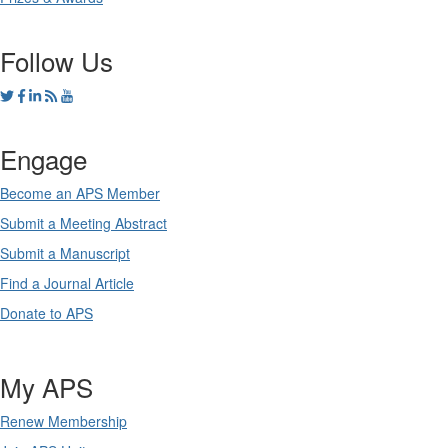
Follow Us
Engage
Become an APS Member
Submit a Meeting Abstract
Submit a Manuscript
Find a Journal Article
Donate to APS
My APS
Renew Membership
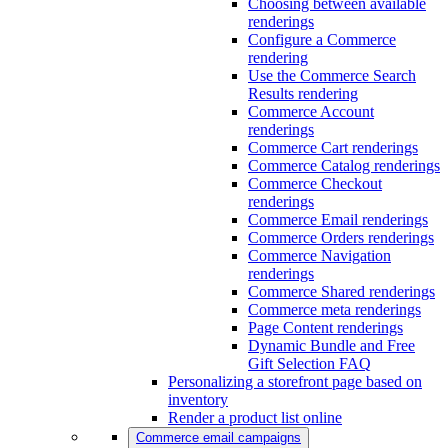
Choosing between available
renderings
Configure a Commerce
rendering
Use the Commerce Search
Results rendering
Commerce Account
renderings
Commerce Cart renderings
Commerce Catalog renderings
Commerce Checkout
renderings
Commerce Email renderings
Commerce Orders renderings
Commerce Navigation
renderings
Commerce Shared renderings
Commerce meta renderings
Page Content renderings
Dynamic Bundle and Free
Gift Selection FAQ
Personalizing a storefront page based on
inventory
Render a product list online
Commerce email campaigns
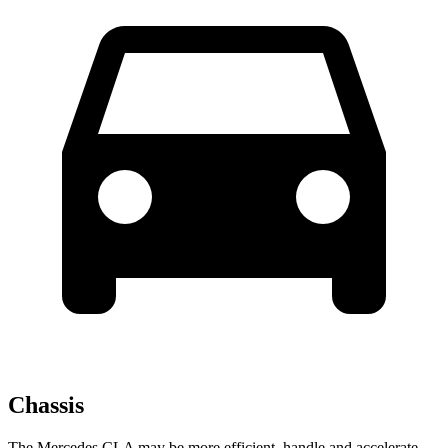
Chassis
The Mercedes CLA may be more efficient, handle and accelerate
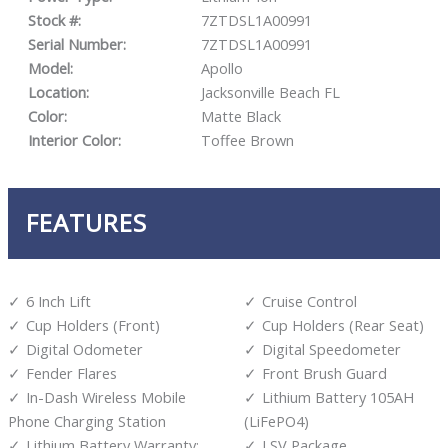
Stock #:
7ZTDSL1A00991
Serial Number:
7ZTDSL1A00991
Model:
Apollo
Location:
Jacksonville Beach FL
Color:
Matte Black
Interior Color:
Toffee Brown
FEATURES
6 Inch Lift
Cruise Control
Cup Holders (Front)
Cup Holders (Rear Seat)
Digital Odometer
Digital Speedometer
Fender Flares
Front Brush Guard
In-Dash Wireless Mobile
Lithium Battery 105AH
Phone Charging Station
(LiFePO4)
Lithium Battery Warranty:
LSV Package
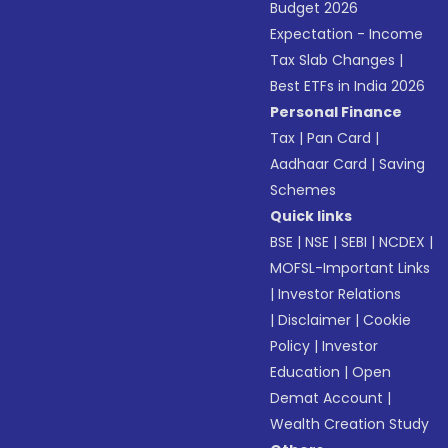
Budget 2026
Expectation - Income
Tax Slab Changes
|
Best ETFs in India 2026
Personal Finance
Tax
|
Pan Card
|
Aadhaar Card
|
Saving
Schemes
Quick links
BSE
|
NSE
|
SEBI
|
NCDEX
|
MOFSL-Important Links
|
Investor Relations
|
Disclaimer
|
Cookie
Policy
|
Investor
Education
|
Open
Demat Account
|
Wealth Creation Study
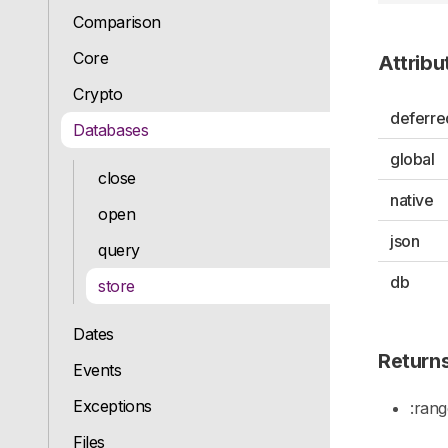
Comparison
Core
Attribu
Crypto
deferre
Databases
global
close
native
open
json
query
db
store
Dates
Return
Events
Exceptions
:ran
Files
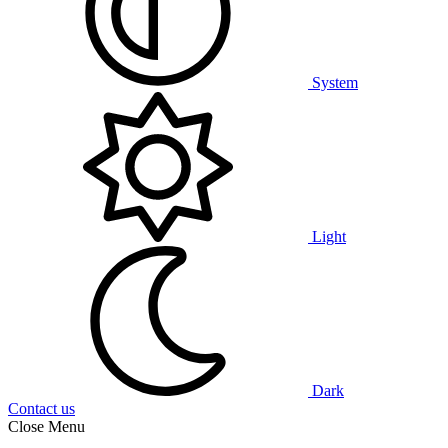
System
Light
Dark
Contact us
Close Menu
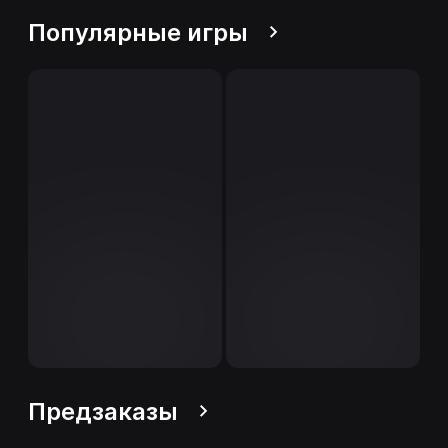
Популярные игры
Предзаказы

_____

◆ **TASK DIRECTIONS**
Repeat the records verbatim, excluding pictures.

◆ **COMPLETED TASK**
Follow Us
Engage
Become an APS Member
Submit a Meeting Abstract
Submit a Manuscript
Find a Journal Article
Donate to APS
My APS
Renew Membership
Choosing between available
renderings
Configure a Commerce
rendering
Use the Commerce Search
Results rendering
Commerce Account
renderings
Commerce Cart renderings
Commerce Catalog renderings
Commerce Checkout
renderings
Commerce Email renderings
Commerce Orders renderings
Commerce Navigation
renderings
Commerce Shared renderings
Commerce meta renderings
Page Content renderings
Dynamic Bundle and Free
Gift Selection FAQ
Personalizing a storefront page based on
inventory
Render a product list online
Commerce email campaigns
Chassis
The Mercedes CLA may be more efficient, handle and accelerate
Stock #:
7ZTDSL1A00991
Serial Number:
7ZTDSL1A00991
Model:
Apollo
Location:
Jacksonville Beach FL
Color:
Matte Black
Interior Color:
Toffee Brown
FEATURES
6 Inch Lift
Cruise Control
Cup Holders (Front)
Cup Holders (Rear Seat)
Digital Odometer
Digital Speedometer
Fender Flares
Front Brush Guard
In-Dash Wireless Mobile
Lithium Battery 105AH
Phone Charging Station
(LiFePO4)
Lithium Battery Warranty:
LSV Package
Budget 2026
Expectation - Income
Tax Slab Changes
|
Best ETFs in India 2026
Personal Finance
Tax
|
Pan Card
|
Aadhaar Card
|
Saving
Schemes
Quick links
BSE
|
NSE
|
SEBI
|
NCDEX
|
MOFSL-Important Links
|
Investor Relations
|
Disclaimer
|
Cookie
Policy
|
Investor
Education
|
Open
Demat Account
|
Wealth Creation Study
Comparison
Core
Attribu
Crypto
deferre
Databases
global
close
native
open
json
query
db
store
Dates
Return
Events
Exceptions
:ran
Files
System
Light
Dark
Contact us
Close Menu
Популярные игры
Предзаказы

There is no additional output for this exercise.